(hamner's answer is great, so just cross-posting my answer from MetaOptimize for completeness.)
I think of generative algorithms as providing a model of how the data is actually generated (I think of them as giving you a model of both $P(X|Y)$ and $P(Y)$, rather than of $P(X, Y)$, though I guess it's equivalent), and discriminative algorithms as simply providing classification splits (and not necessarily in a probabilistic manner).
Compare, for instance, Gaussian mixture models and k-mean clustering. In the former, we have a nice probabilistic model for how points are generated (pick a component with some probability, and then emit a point by sampling from the component's Gaussian distribution), but there's nothing we can really say about the latter.

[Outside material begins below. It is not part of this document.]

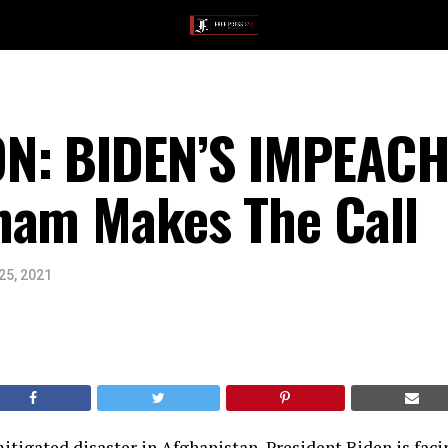
N: BIDEN’S IMPEAC
ham Makes The Call
25, 2021
tigated disaster in Afghanistan, President Biden is faci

Note that generative algorithms have discriminative properties, since you can get $P(Y|X)$ once you have $P(X|Y)$ and $P(Y)$ (by Bayes' Theorem), though discriminative algorithms don't really have generative properties.
1: Discriminative algorithms allow you to classify points, without providing a model of how the points are actually generated. So these could be either:
- probabilistic algorithms try to learn $P(Y|X)$ (e.g., logistic regression);
- or non-probabilistic algorithms that try to learn the mappings directly from the points to the classes (e.g., perceptron and SVMs simply give you a separating hyperplane, but no model of generating new points).
So yep, discriminative classifiers are any classifiers that aren't generative.
Another way of thinking about this is that generative algorithms make some kind of structure assumptions on your model, but discriminative algorithms make fewer assumptions. For example, Naive Bayes assumes conditional independence of your features, while logistic regression (the discriminative "counterpart" of Naive Bayes) does not.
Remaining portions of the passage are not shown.